# Exercise details
Among the entries below, how many lines include the word "sınıfta"? Reply with only the number.

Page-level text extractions

--- START ---

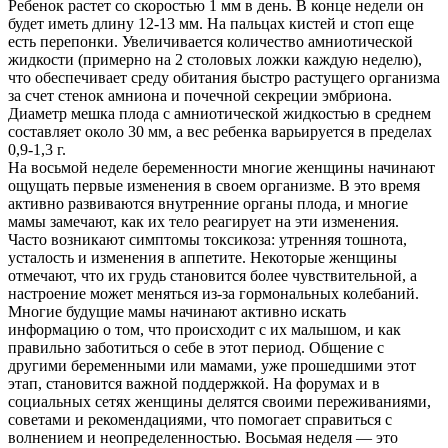
Ребенок растет со скоростью 1 мм в день. В конце недели он
будет иметь длину 12-13 мм. На пальцах кистей и стоп еще
есть перепонки. Увеличивается количество амниотической
жидкости (примерно на 2 столовых ложки каждую неделю),
что обеспечивает среду обитания быстро растущего организма
за счет стенок амниона и почечной секреции эмбриона.
Диаметр мешка плода с амниотической жидкостью в среднем
составляет около 30 мм, а вес ребенка варьируется в пределах
0,9-1,3 г.
На восьмой неделе беременности многие женщины начинают
ощущать первые изменения в своем организме. В это время
активно развиваются внутренние органы плода, и многие
мамы замечают, как их тело реагирует на эти изменения.
Часто возникают симптомы токсикоза: утренняя тошнота,
усталость и изменения в аппетите. Некоторые женщины
отмечают, что их грудь становится более чувствительной, а
настроение может меняться из-за гормональных колебаний.
Многие будущие мамы начинают активно искать
информацию о том, что происходит с их малышом, и как
правильно заботиться о себе в этот период. Общение с
другими беременными или мамами, уже прошедшими этот
этап, становится важной поддержкой. На форумах и в
социальных сетях женщины делятся своими переживаниями,
советами и рекомендациями, что помогает справиться с
волнением и неопределенностью. Восьмая неделя — это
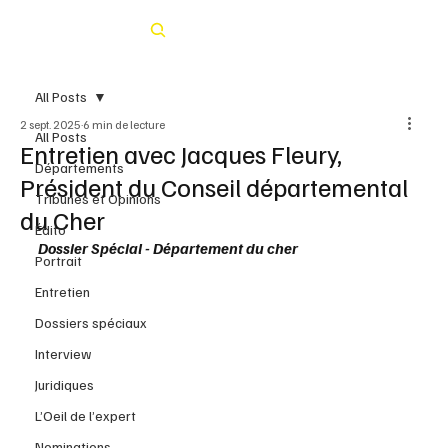
Rechercher
All Posts
2 sept. 2025
6 min de lecture
All Posts
Entretien avec Jacques Fleury,
Départements
Président du Conseil départemental
Tribunes et Opinions
du Cher
Édito
Dossier Spécial - Département du cher 
Portrait
Entretien
Dossiers spéciaux
Interview
Juridiques
L’Oeil de l’expert
Nominations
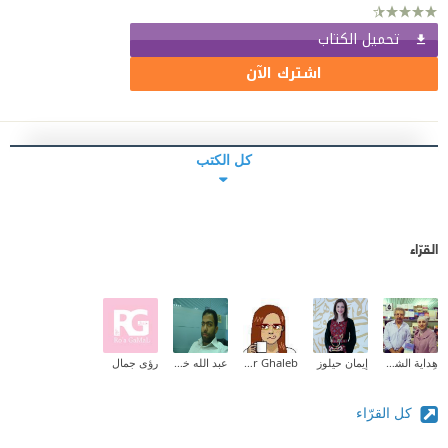
تحميل الكتاب
اشترك الآن
كل الكتب
القرّاء
هِداية الشحروري
إيمان حيلوز
Samar Ghaleb
عبد الله خلف
رؤى جمال
كل القرّاء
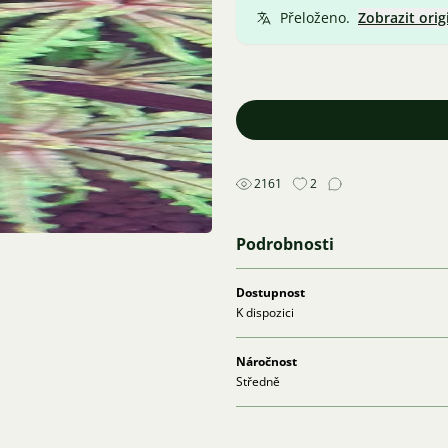
Přeloženo.
Zobrazit orig
2161
2
Podrobnosti
Dostupnost
K dispozici
Náročnost
Středně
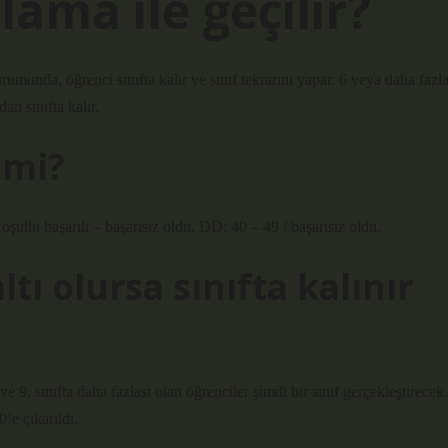
alama ile geçilir?
umunda, öğrenci sınıfta kalır ve sınıf tekrarını yapar. 6 veya daha fazl
n sınıfta kalır.
 mi?
şullu başarılı – başarısız oldu. DD: 40 – 49 / başarısız oldu.
tı olursa sınıfta kalınır
 9. sınıfta daha fazlası olan öğrenciler şimdi bir sınıf gerçekleştirecek.
’e çıkarıldı.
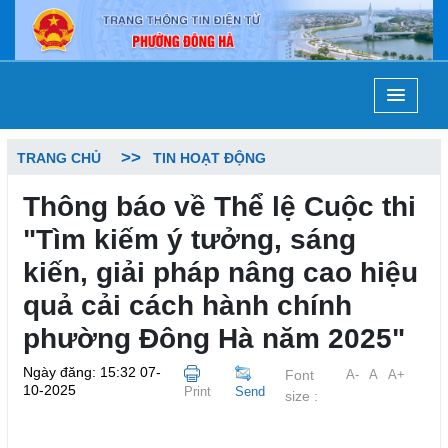
TRANG CHỦ
TIN HOẠT ĐỘNG
Thông báo về Thể lệ Cuộc thi
"Tìm kiếm ý tưởng, sáng
kiến, giải pháp nâng cao hiệu
quả cải cách hành chính
phường Đông Hà năm 2025"
Ngày đăng: 15:32 07-
Font
A-
A
A+
10-2025
Print
Send
size :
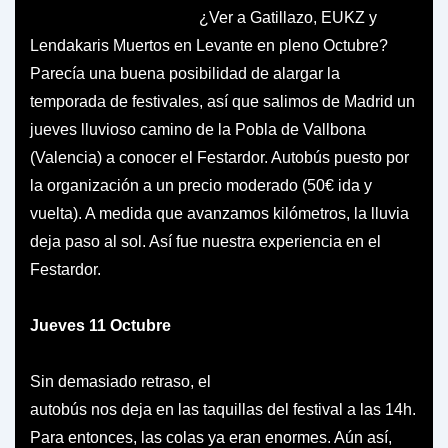
¿Ver a Gatillazo, EUKZ y
Lendakaris Muertos en Levante en pleno Octubre?
Parecía una buena posibilidad de alargar la
temporada de festivales, así que salimos de Madrid un
jueves lluvioso camino de la Pobla de Vallbona
(Valencia) a conocer el Festardor. Autobús puesto por
la organización a un precio moderado (50€ ida y
vuelta). A medida que avanzamos kilómetros, la lluvia
deja paso al sol. Así fue nuestra experiencia en el
Festardor.
Jueves 11 Octubre
Sin d
emasiado retraso, el
autobús nos deja en las taquillas del festival a las 14h.
Para entonces, las colas ya eran enormes. Aún así,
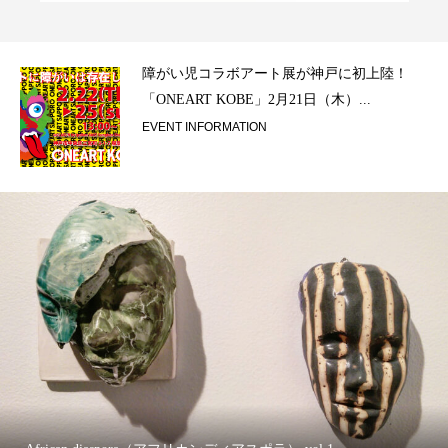
ラ）
障がい児コラボアート展が神戸に初上陸！
「ONEART KOBE」2月21日（木）...
EVENT INFORMATION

--- END ---

# Exercise solution
4